Nobody expects a program like DarwinTunes to be that useful, and yet the flip-side is simply market research. At its worst it reinforces an alienated populace, like the “soma” of Huxley’s Brave New World, creating an illusion of infinite liberty that precludes conflict or action. At its most harmless, it’s like the occasionally baffling “targeted” ads on Facebook. George Prochnik, in his book In Pursuit of Silence, profiles the world of retail sound-design, an industry which might, if it hasn’t already, soon catch on to the developments of DarwinTunes. Both are less emblematic of popular music per se than they are of a general, positive, uplifting feeling, a quasi-utopian comfort that, in the case of retail outlets, encourages impulsive shopping. Prochnik calls it a “means of creating a connection,” but rather than one between people, it is one “between the individual and a state of group ecstasy.”

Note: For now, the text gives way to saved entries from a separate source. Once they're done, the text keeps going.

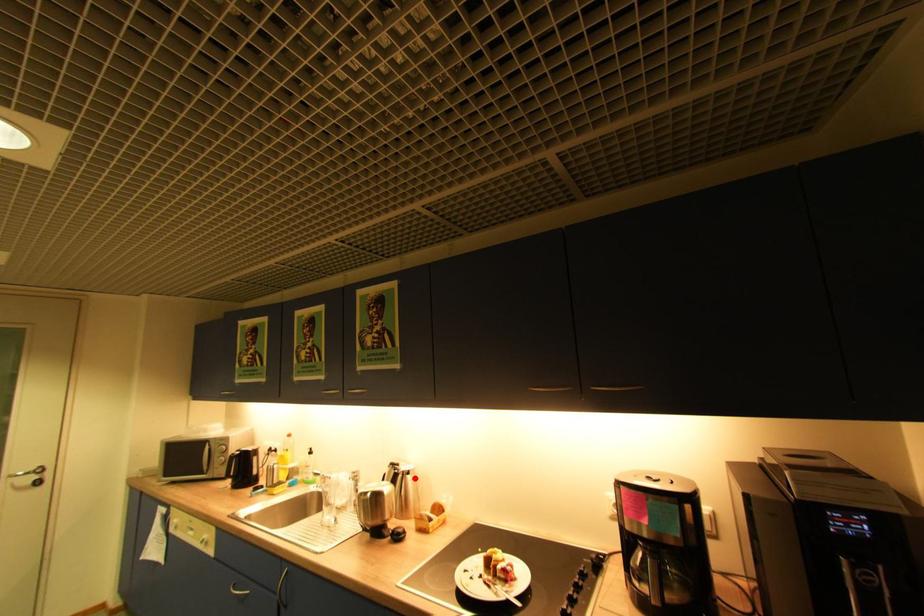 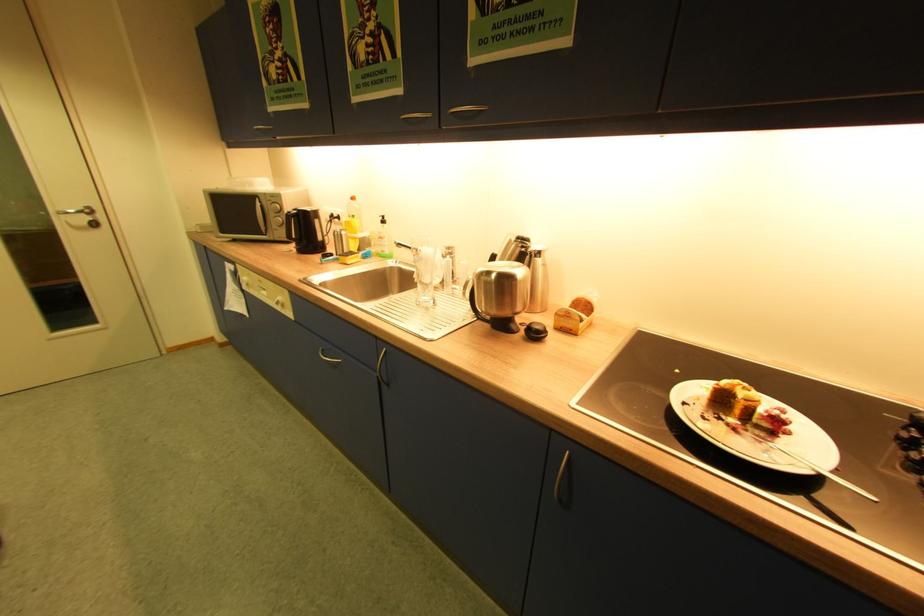 In the second image, find the point that corresponds to the highlighted location in the first image.

(543, 261) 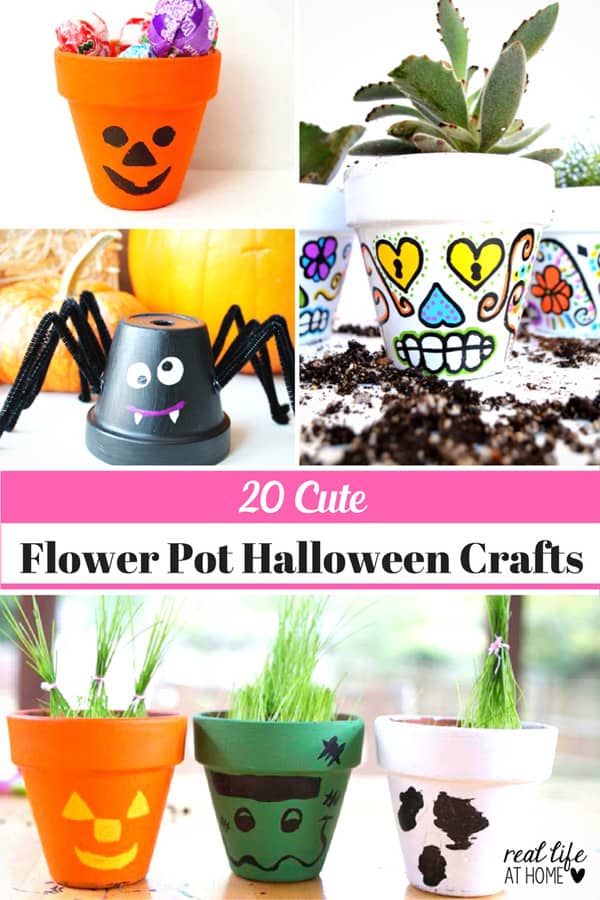 The image size is (600, 900). Identify the location of planter. click(136, 117). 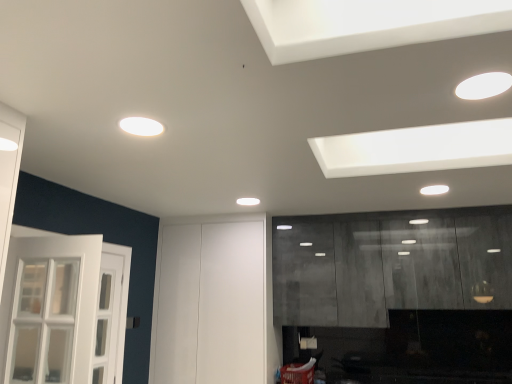 Question: Can you confirm if white glossy light fixture at upper right, the second lighting viewed from the back, is shorter than matte gray cabinetry at right?

Choices:
 (A) yes
 (B) no

Answer: (A)

Question: Considering the relative sizes of white glossy light fixture at upper right, the 1th lighting when ordered from right to left, and matte gray cabinetry at right in the image provided, is white glossy light fixture at upper right, the 1th lighting when ordered from right to left, thinner than matte gray cabinetry at right?

Choices:
 (A) yes
 (B) no

Answer: (A)

Question: Is white glossy light fixture at upper right, acting as the 2th lighting starting from the left, bigger than matte gray cabinetry at right?

Choices:
 (A) yes
 (B) no

Answer: (B)

Question: From a real-world perspective, is white glossy light fixture at upper right, which is the 2th lighting from bottom to top, positioned over matte gray cabinetry at right based on gravity?

Choices:
 (A) yes
 (B) no

Answer: (A)

Question: Is white glossy light fixture at upper right, the 1th lighting from the front, looking in the opposite direction of matte gray cabinetry at right?

Choices:
 (A) no
 (B) yes

Answer: (A)

Question: In terms of size, does white matte light fixture at upper center, marked as the second lighting in a front-to-back arrangement, appear bigger or smaller than white glossy light fixture at upper right, the second lighting viewed from the back?

Choices:
 (A) small
 (B) big

Answer: (A)

Question: Is white matte light fixture at upper center, which is the 1th lighting in bottom-to-top order, in front of or behind white glossy light fixture at upper right, acting as the 2th lighting starting from the left, in the image?

Choices:
 (A) front
 (B) behind

Answer: (B)

Question: In the image, is white matte light fixture at upper center, which is the 1th lighting in bottom-to-top order, on the left side or the right side of white glossy light fixture at upper right, which is the 2th lighting from bottom to top?

Choices:
 (A) left
 (B) right

Answer: (A)

Question: Is white matte light fixture at upper center, which is the 1th lighting in bottom-to-top order, situated inside white glossy light fixture at upper right, the 1th lighting when ordered from right to left, or outside?

Choices:
 (A) outside
 (B) inside

Answer: (A)

Question: Is point (306, 289) positioned closer to the camera than point (168, 240)?

Choices:
 (A) farther
 (B) closer

Answer: (B)

Question: From the image's perspective, is matte gray cabinetry at right located above or below white matte door at center?

Choices:
 (A) below
 (B) above

Answer: (B)

Question: Is matte gray cabinetry at right bigger or smaller than white matte door at center?

Choices:
 (A) big
 (B) small

Answer: (B)

Question: In terms of height, does matte gray cabinetry at right look taller or shorter compared to white matte door at center?

Choices:
 (A) tall
 (B) short

Answer: (B)

Question: Considering their positions, is white glossy light fixture at upper right, the 1th lighting when ordered from right to left, located in front of or behind matte gray cabinetry at right?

Consequently, it may be fortunate that eventually DarwinTunes always plateaus, never infinitely becoming more pleasurable (if such a thing is even possible). In its current incarnation, a few thousand generations old, it’s a bit of an uncanny valley: too close to perfect to be beautiful, like a slightly overdone plastic surgery job. In that sense it reminds me a bit of James Ferraro’s Far Side Virtual, although Ferraro (coming from a background in noise music) is far more keenly aware of how to engineer an almost nauseous level of pleasurability. Like that album, DarwinTunes is far too complex to fade into the background, but too innocuous and anonymous to command complete attention, elevator music for a hyper-accelerated culture. It’s as much noise as those original raw, abrasive loops, both by-products of the rush of information, consumption, and technology.